Remember, remember, the fifth of November

—Seventeenth-century English Nursery Rhyme

And Happy Eugene V. Deb’s Birthday to all those celebrating.

I woke up this morning with absolutely nothing to say. I stayed up as late as I could and watched the two presidential candidates give their final speeches at their final campaign rallies. As each of them walked off the stage for the last time, they stopped being symbols and went back to being people looking for a well-paid temporary job. It must be kind of liberating, at least for a moment.

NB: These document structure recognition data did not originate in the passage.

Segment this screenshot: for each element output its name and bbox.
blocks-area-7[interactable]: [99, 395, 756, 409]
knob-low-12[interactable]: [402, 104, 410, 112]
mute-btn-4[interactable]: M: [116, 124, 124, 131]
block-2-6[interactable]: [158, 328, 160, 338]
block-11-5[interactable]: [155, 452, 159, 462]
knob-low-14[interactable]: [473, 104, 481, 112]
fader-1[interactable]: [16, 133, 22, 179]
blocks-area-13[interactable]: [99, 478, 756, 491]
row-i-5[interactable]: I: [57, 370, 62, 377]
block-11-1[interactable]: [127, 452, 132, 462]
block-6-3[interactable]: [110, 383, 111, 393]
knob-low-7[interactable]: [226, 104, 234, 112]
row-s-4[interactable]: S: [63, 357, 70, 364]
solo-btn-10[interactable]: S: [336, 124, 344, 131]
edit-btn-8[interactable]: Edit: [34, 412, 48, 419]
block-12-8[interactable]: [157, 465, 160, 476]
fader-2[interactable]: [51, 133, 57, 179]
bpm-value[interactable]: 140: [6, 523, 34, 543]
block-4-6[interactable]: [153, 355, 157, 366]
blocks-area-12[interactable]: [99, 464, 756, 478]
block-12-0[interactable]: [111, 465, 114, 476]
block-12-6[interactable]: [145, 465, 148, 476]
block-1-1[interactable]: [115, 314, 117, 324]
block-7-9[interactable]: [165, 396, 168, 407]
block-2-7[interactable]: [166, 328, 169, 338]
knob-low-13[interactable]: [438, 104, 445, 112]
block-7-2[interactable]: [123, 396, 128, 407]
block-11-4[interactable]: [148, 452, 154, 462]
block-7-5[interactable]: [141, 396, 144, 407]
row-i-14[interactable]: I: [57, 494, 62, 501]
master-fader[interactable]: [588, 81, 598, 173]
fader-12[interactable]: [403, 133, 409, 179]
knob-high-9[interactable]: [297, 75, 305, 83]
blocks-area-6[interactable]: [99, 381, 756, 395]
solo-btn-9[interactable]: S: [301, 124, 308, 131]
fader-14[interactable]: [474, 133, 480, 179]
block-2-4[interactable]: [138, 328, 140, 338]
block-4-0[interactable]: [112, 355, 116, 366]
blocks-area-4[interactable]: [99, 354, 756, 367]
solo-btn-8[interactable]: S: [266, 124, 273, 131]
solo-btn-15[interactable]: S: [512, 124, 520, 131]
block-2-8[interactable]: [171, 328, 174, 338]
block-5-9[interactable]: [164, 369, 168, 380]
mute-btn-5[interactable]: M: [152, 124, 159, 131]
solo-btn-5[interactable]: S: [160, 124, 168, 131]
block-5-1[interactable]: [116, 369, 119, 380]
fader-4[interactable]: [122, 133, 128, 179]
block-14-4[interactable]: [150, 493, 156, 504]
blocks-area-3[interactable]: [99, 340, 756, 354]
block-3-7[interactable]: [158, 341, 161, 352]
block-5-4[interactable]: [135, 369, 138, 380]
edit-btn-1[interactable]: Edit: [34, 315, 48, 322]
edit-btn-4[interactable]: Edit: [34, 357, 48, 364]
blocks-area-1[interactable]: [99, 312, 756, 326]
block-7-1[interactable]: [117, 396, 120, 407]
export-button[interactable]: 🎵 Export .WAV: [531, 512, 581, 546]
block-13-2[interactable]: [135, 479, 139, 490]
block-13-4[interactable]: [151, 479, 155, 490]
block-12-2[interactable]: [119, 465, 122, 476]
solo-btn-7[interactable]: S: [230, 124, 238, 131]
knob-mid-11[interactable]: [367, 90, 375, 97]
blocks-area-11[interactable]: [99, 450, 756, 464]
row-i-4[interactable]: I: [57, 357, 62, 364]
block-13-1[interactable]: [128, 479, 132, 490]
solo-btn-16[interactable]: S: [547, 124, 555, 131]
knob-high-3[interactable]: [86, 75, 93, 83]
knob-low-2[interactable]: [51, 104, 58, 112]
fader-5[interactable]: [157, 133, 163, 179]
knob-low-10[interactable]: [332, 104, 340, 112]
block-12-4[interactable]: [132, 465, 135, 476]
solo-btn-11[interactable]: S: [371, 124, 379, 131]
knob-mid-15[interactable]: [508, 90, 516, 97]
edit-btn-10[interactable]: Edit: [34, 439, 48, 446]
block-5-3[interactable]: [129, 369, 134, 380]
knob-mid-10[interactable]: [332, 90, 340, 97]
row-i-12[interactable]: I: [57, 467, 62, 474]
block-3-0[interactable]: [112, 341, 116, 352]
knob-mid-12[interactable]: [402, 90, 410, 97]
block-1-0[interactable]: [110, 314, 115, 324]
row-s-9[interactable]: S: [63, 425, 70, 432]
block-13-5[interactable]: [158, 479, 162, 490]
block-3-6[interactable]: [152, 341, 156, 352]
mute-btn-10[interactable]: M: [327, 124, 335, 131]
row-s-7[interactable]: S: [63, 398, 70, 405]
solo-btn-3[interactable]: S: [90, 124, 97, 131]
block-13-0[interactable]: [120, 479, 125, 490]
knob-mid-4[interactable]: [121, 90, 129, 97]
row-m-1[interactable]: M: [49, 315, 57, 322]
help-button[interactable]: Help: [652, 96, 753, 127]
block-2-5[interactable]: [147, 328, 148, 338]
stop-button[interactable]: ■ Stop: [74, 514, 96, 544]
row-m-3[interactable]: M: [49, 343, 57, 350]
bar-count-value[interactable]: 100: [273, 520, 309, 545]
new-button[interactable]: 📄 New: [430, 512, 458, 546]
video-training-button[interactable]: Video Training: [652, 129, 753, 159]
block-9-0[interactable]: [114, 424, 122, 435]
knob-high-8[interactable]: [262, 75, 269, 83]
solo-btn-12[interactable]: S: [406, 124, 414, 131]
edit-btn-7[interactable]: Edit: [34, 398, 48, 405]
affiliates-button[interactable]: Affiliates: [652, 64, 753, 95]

The speeches were not significant. The vice president drew a large crowd in front of the Philadelphia Museum of Art, right there at the foot of the Rocky step. The former president* filled part of an arena in Grand Rapids, Michigan, but he assured those gathered there that the vice president “couldn’t have had a hundred people at his rally.” After I noticed that the former president* had gone so heavy on the bronzer that he now looked like he was completely coppered, it occurred to me that if he went out in the rain, he would be all green in the morning . Then I went back to what he said, and the gross idiocy of his lie about the size of the vice president’s crowd was finally enough. I went to bed. And I woke up this morning with absolutely nothing to say.

If the former president* wins, a majority of the country as defined by the Constitution—and we’ll get to that in a moment—will have voted affirmatively for racism, mendacity, authoritarianism, and the vengeance of blind animals. After four years of his presidency, and the four years of his previous presidency that were somehow even more damaging to the republic, there are no excuses left. If you voted for him, you voted for a crueler, dumber, meaner America because that’s what you wanted, and you want that America to be led by a mentally deranged clown. He is not Hitler. He is the rebel leader from Woody Allen’s Bananas who, when he finally overthrows the dictator, demands that all citizens change their underwear every half hour and that underwear be worn outside so the government can check.

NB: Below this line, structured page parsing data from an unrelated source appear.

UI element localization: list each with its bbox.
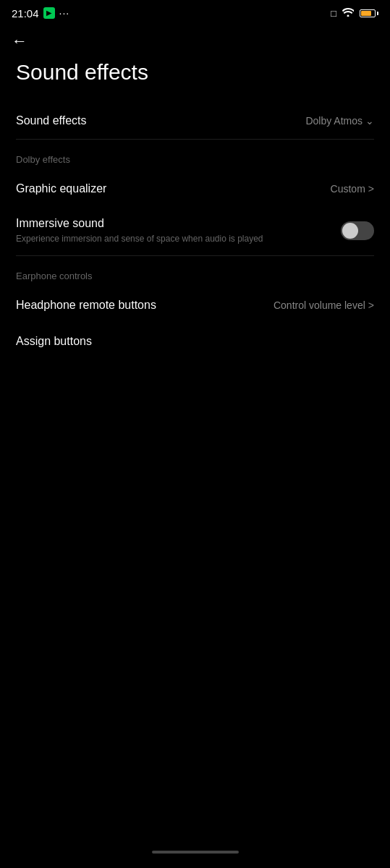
assign-buttons-row[interactable]: Assign buttons bbox=[0, 323, 390, 359]
immersive-sound-text: Immersive sound Experience immersion and… bbox=[16, 217, 341, 245]
headphone-remote-buttons-label: Headphone remote buttons bbox=[16, 299, 156, 312]
status-extra-dots: ··· bbox=[59, 7, 70, 19]
immersive-sound-title: Immersive sound bbox=[16, 217, 329, 230]
dolby-effects-section-label: Dolby effects bbox=[0, 140, 390, 171]
page-title: Sound effects bbox=[0, 54, 390, 103]
assign-buttons-label: Assign buttons bbox=[16, 335, 92, 348]
earphone-controls-section-label: Earphone controls bbox=[0, 256, 390, 287]
immersive-sound-row: Immersive sound Experience immersion and… bbox=[0, 207, 390, 255]
wifi-icon bbox=[342, 8, 354, 19]
sound-effects-value: Dolby Atmos ⌄ bbox=[305, 115, 374, 127]
notification-dot: ▶ bbox=[43, 7, 55, 19]
graphic-equalizer-chevron: > bbox=[368, 183, 374, 195]
toggle-knob bbox=[342, 223, 358, 239]
status-left: 21:04 ▶ ··· bbox=[12, 7, 69, 20]
photo-icon: □ bbox=[331, 8, 336, 19]
headphone-remote-chevron: > bbox=[368, 299, 374, 311]
sound-effects-chevron: ⌄ bbox=[365, 115, 374, 127]
sound-effects-toggle-row[interactable]: Sound effects Dolby Atmos ⌄ bbox=[0, 103, 390, 139]
status-bar: 21:04 ▶ ··· □ bbox=[0, 0, 390, 26]
headphone-remote-buttons-value: Control volume level > bbox=[274, 299, 374, 311]
status-right: □ bbox=[331, 8, 378, 19]
sound-effects-label: Sound effects bbox=[16, 114, 87, 127]
back-button[interactable]: ← bbox=[0, 26, 390, 54]
graphic-equalizer-value: Custom > bbox=[331, 183, 374, 195]
graphic-equalizer-row[interactable]: Graphic equalizer Custom > bbox=[0, 171, 390, 207]
headphone-remote-buttons-row[interactable]: Headphone remote buttons Control volume … bbox=[0, 287, 390, 323]
status-time: 21:04 bbox=[12, 7, 39, 20]
immersive-sound-description: Experience immersion and sense of space … bbox=[16, 233, 329, 245]
graphic-equalizer-label: Graphic equalizer bbox=[16, 182, 106, 195]
immersive-sound-toggle[interactable] bbox=[341, 221, 374, 240]
back-arrow-icon: ← bbox=[12, 32, 27, 50]
battery-icon bbox=[360, 9, 378, 17]
bottom-nav-bar bbox=[152, 851, 239, 854]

What is the Spanish word for straitjacket, yet?

The former president* is a dying civilization unto himself. An entire independent reality that goes supernova right before our eyes. If you can’t see that and you choose to live in the expiring imaginary universe, you deserve exactly what you get for doing so. In 2004, when the American people inexplicably re-elected the former worst president ever, my late friend Clif Garboden put it on the line in The Boston Phoenix the morning after the election.

Many of us effe Easterners want to know: What the hell is wrong with you?! You voted against your self-interest at every turn (you dumb asses in South Dakota deserve special credit for voting out one of the most powerful Democrats in the Senate) and re-elected an ignorant cowboy who can’t be trusted to remember a lunch order , never mind running a country. What in God’s name…?! Wait, that was in the name of God, wasn’t it? Made weak and ignorant by a spoon-fed climate of fear, you slack-jawed inbred flatlanders have sought refuge in the traditional twin towers of thoughtlessness – jingoistic patriotism and fundamentalist religion.

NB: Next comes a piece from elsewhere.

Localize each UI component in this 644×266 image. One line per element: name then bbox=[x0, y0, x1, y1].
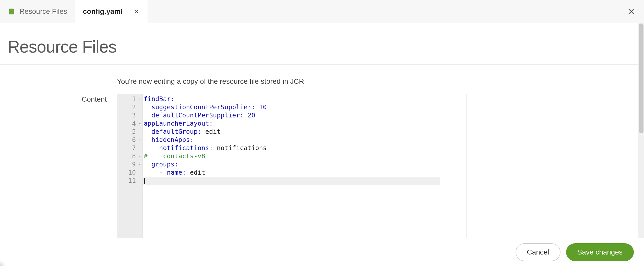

Uncivil? You bet? Realistic? Damn right. And if things go sideways this year, the country will deserve every drop of Clif’s scorn and more.

A few days ago, an interesting email landed in my inbox. It was a long way off Tablet with the title Hunter S. Thompson was a strange visionary before drugs and politics ate his brain. The author, Jeff Weiss, let the spirit of the late Dr. Thompson’s monumental statement about the 1972 presidential election, which remains the finest passage in the history of modern American political journalism:

This may be the year we finally come face to face with ourselves; finally sit back and say it – that we are really just a nation of 220 million used car salesmen with all the money we need to buy guns and no qualms at all about killing anyone else in the world who tries to us uncomfortable.

The tragedy of all this is that George McGovern, for all his mistakes and all his vague talk about “new politics” and “honesty in government,” is one of the few men who has run for president of the United States in this century. who really understands what a great monument to all the best instincts of mankind this country could have been if we could have kept it out of the hands of greedy little hustlers like Richard Nixon. McGovern made some stupid mistakes, but in context they seem almost frivolous compared to the things Richard Nixon does every day of his life, on purpose, as a matter of policy and a perfect expression of everything he stands for.

Jesus! Where will it end? How low do you have to stoop in this country to be president?

That question, it should not be necessary to point out, is still open.

But as I said, I woke up this morning with nothing more to say.